The runtime writes a manifest and artifact bundle under the selected output directory.
Typical outputs include:

- `manifest.json`
- `structured-extraction.json`
- page HTML
- DOM snapshots
- computed styles
- hydration state
- shadow DOM coverage
- frame tree coverage
- anti-bot signals
- animation and token mapping artifacts

The `CaptureResult` returned by the API gives you the high-value runtime summary while
the manifest preserves the deeper artifact references.

## Environment Configuration

DomVault is configured through environment variables.

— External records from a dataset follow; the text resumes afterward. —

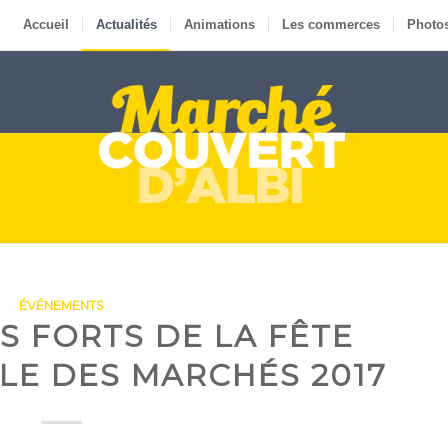
Accueil
Actualités
Animations
Les commerces
Photo
ÉVÉNEMENTS
 FORTS DE LA FÊTE
LE DES MARCHÉS 2017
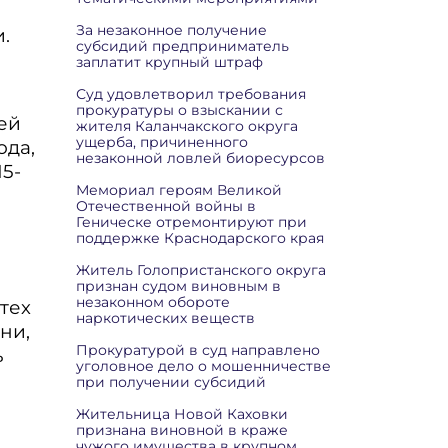
За незаконное получение
.
субсидий предприниматель
заплатит крупный штраф
Суд удовлетворил требования
прокуратуры о взыскании с
ей
жителя Каланчакского округа
ущерба, причиненного
ода,
незаконной ловлей биоресурсов
5-
Мемориал героям Великой
Отечественной войны в
Геническе отремонтируют при
поддержке Краснодарского края
Житель Голопристанского округа
признан судом виновным в
незаконном обороте
тех
наркотических веществ
ни,
Прокуратурой в суд направлено
ь
уголовное дело о мошенничестве
при получении субсидий
Жительница Новой Каховки
признана виновной в краже
чужого имущества в крупном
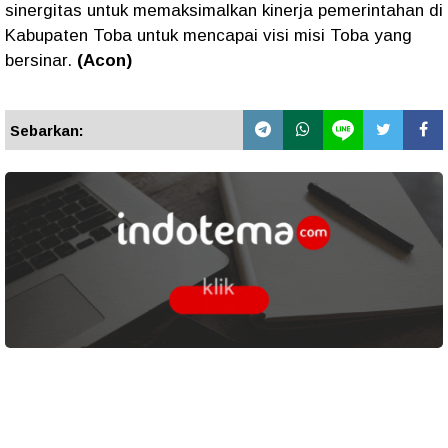
sinergitas untuk memaksimalkan kinerja pemerintahan di
Kabupaten Toba untuk mencapai visi misi Toba yang
bersinar.
(Acon)
Sebarkan:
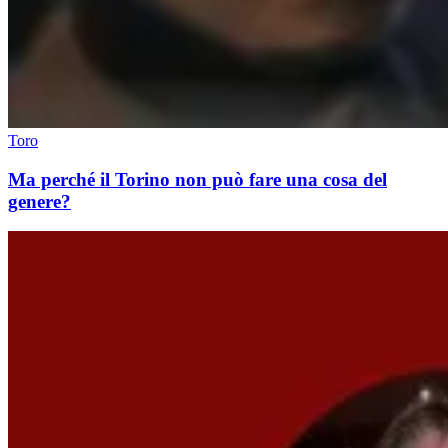
Toro
Ma perché il Torino non può fare una cosa del
genere?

Important groups include:

### Identity

- `DOMVAULT_IDENTITY_STORAGE_ROOT`
- `DOMVAULT_IDENTITY_DEFAULT_LOCALE`
- `DOMVAULT_IDENTITY_DEFAULT_TIMEZONE`
- `DOMVAULT_IDENTITY_DEFAULT_ACCEPT_LANGUAGE`

### Transport And Proxy

- `DOMVAULT_TRANSPORT_HTTP_IMPERSONATION`
- `DOMVAULT_TRANSPORT_PROXY_PROVIDER`
- `DOMVAULT_TRANSPORT_PROXY_URL`
- `DOMVAULT_TRANSPORT_PROXY_COUNTRY`
- `DOMVAULT_TRANSPORT_PROXY_REQUIRE_LEASE`
- `DOMVAULT_TRANSPORT_PROXY_BLOCK_WEBRTC`

### Challenge Solvers

- `DOMVAULT_CHALLENGE_SOLVER_PROVIDER_ORDER`
- `DOMVAULT_CAPSOLVER_API_KEY`
- `DOMVAULT_2CAPTCHA_API_KEY`
- `DOMVAULT_CHALLENGE_SOLVER_TURNSTILE_ENABLED`
- `DOMVAULT_CHALLENGE_SOLVER_DATADOME_ENABLED`
- `DOMVAULT_CHALLENGE_SOLVER_KASADA_ENABLED`

### Warm Session Store

- `DOMVAULT_SESSION_STORE_ROOT`
- `DOMVAULT_SESSION_STORE_ENABLED`
- `DOMVAULT_SESSION_STORE_MAX_AGE_HOURS`

## Operational Notes

- Protected captures are expected to run with a real proxy strategy.
- Solver credentials must be injected through environment variables.
- Warm cache reuse is domain-scoped and identity-scoped.
- Unresolved or poisoned sessions are not silently reused.
- The package is strict-typed and validated with `mypy`, `ruff`, and pytest.

## Crawl4AI Worker

The isolated Crawl4AI worker is intentionally not bundled into the main runtime
environment because of dependency constraints around `lxml`. If you need the offline
worker, install `requirements-crawl4ai.txt` into a separate virtual environment and
set `DOMVAULT_CRAWL4AI_PYTHON` to that interpreter path.

## CLI

The package also exposes a CLI entrypoint:

```bash
domvault clone https://example.com --selector main --output _scraped_raw/example
```

The CLI is a thin wrapper around the same extraction pipeline used by the Python API.

## Release Standard

DomVault 3.0 is packaged with:

- a typed public API
- exact dependency pins
- manifest-first extraction outputs
- identity-aware challenge handling
- warm-session persistence for repeat domains

This package is meant for deterministic, explainable extraction under real production
pressure, not just best-effort scraping.